Campaign 2020 Usage Guidelines

Our Data

Illuminating 2020 focuses on collecting Presidential candidate’s political advertisements and categorizing them with our previously developed codebook. We use Apache Airflow to fuel our data pipelines that collect streaming ads data from the Facebook Ad Library APIs. The database gets updated every 4 hours with new metrics and new posts and gets tagged by our machine learning models. This data contains ads from Facebook and Instagram for all the presidential candidates with valid Facebook and Instagram accounts. We pull ads and their metadata from the main candidate pages as well as the ads the Trump and Biden campaigns purchased on other affiliated pages. We do not pull ads for other entities advertising on the candidates’ behalf, such as political action committees. We only pull data for candidates who ran long enough to be included in debates. The Facebook Ad Library API provides spending and impressions data for each ad in ranges, including a minimum and maximum amount. To estimate the amount of spending and impressions for an ad, we take the midpoint of each range. The data we provide are thus estimates and should be treated as such.

Message Type

The Illuminating team developed a codebook to classify political speech found in political candidates’ social media posts, which was then applied to political advertisements. Using this codebook, coders could apply up to five labels to a given ad. Prior to creating any gold-standard datasets, human coders trained in pairs on pre-existing sets of gold-standard social media messages until achieving consistent intercoder agreement. The gold-standard labels were used to train the Machine Learning algorithms. From there, the ML models labeled the complete set of candidate ads, which are used in the interactive dashboards.

Below are the five categories that are used to classify candidates’ political advertisements. Messages can include as many of the following labels that are applicable.

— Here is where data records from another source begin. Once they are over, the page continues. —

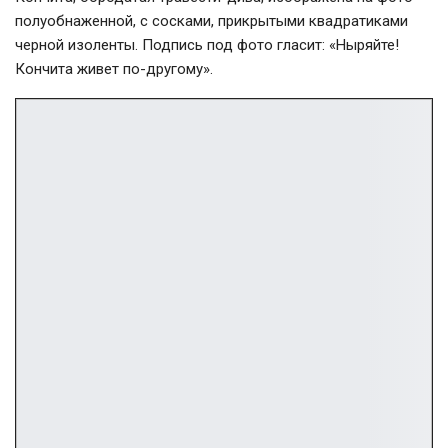
полуобнаженной, с сосками, прикрытыми квадратиками
черной изоленты. Подпись под фото гласит: «Ныряйте!
Кончита живет
по-другому
».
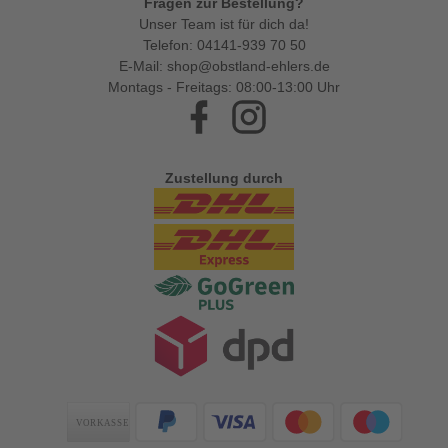
Fragen zur Bestellung?
Unser Team ist für dich da!
Telefon:
04141-939 70 50
E-Mail:
shop@obstland-ehlers.de
Montags - Freitags: 08:00-13:00 Uhr
Facebook
Instagram
Zustellung durch
Zahlungsarten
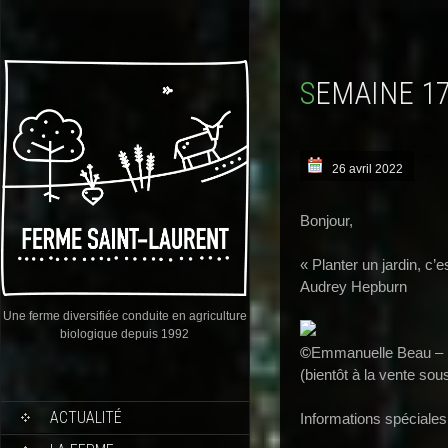
SEMAINE 1
26 avril 2022
Bonjour,
« Planter un jardin, c’
Audrey Hepburn
Une ferme diversifiée conduite en agriculture
biologique depuis 1992
©
Emmanuelle Beau – R
(bientôt à la vente so
ACTUALITÉ
Informations spéciales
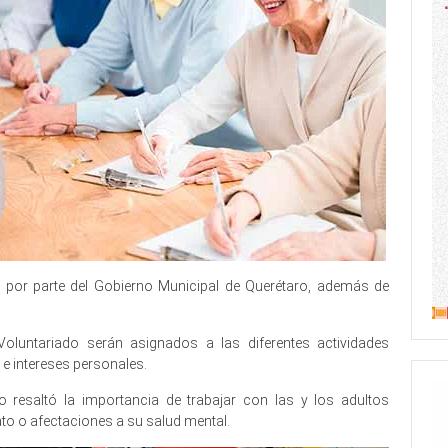
 por parte del Gobierno Municipal de Querétaro, además de
Voluntariado serán asignados a las diferentes actividades
e intereses personales.
o resaltó la importancia de trabajar con las y los adultos
to o afectaciones a su salud mental.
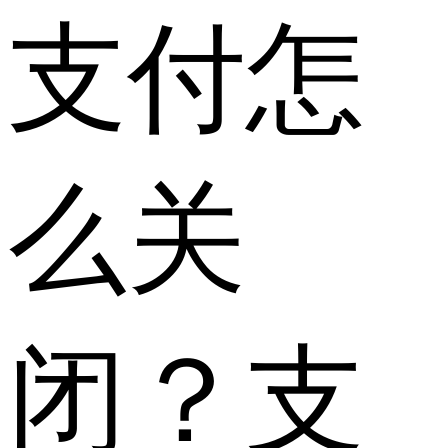
支付怎
么关
闭？支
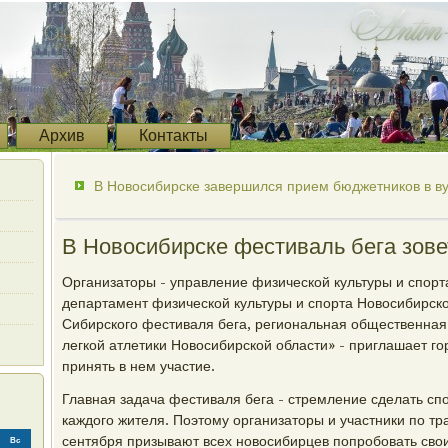
Архив
Контакты
В Новосибирске завершился прием бюджетников в ву
В Новосибирске фестиваль бега зов
Организаторы - управление физической культуры и спорт
департамент физической культуры и спорта Новосибирско
Сибирского фестиваля бега, региональная общественна
легкой атлетики Новосибирской области» - приглашает го
принять в нем участие.
Главная задача фестиваля бега - стремление сделать с
каждого жителя. Поэтому организаторы и участники по тр
сентября призывают всех новосибирцев попробовать сво
Вс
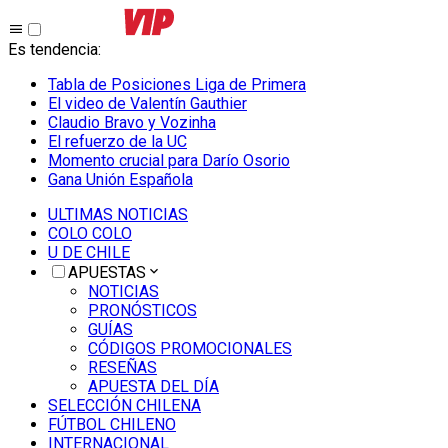
Es tendencia
:
Tabla de Posiciones Liga de Primera
El video de Valentín Gauthier
Claudio Bravo y Vozinha
El refuerzo de la UC
Momento crucial para Darío Osorio
Gana Unión Española
ULTIMAS NOTICIAS
COLO COLO
U DE CHILE
APUESTAS
NOTICIAS
PRONÓSTICOS
GUÍAS
CÓDIGOS PROMOCIONALES
RESEÑAS
APUESTA DEL DÍA
SELECCIÓN CHILENA
FÚTBOL CHILENO
INTERNACIONAL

  • Advocacy messages advocate for a candidate, highlight their strengths as a leader, emphasize their popularity, describe their positive personality characteristics, and/or explain their prior/future policies.
  • Attack messages criticize a clear target, such as the opponent, opposing administration, or opposing party, affiliated political institutions, social media platforms, newspapers, and/or politicized figures.
  • Persona messages primarily describe the candidate or the opponent’s character, personality, style and/or values, such as their competence, popularity, moral character, charm or level of benevolence.
  • Issue messages primarily describe the candidate or opponent’s issue/policy positions, both past or future. This can refer to economic issues, social programs, immigration and citizenship, environmental issues, safety, military, foreign policy, governance, social/cultural issues, and media issues. The Issue category includes broad claims about the state of the country and/or national (rather than individual) values.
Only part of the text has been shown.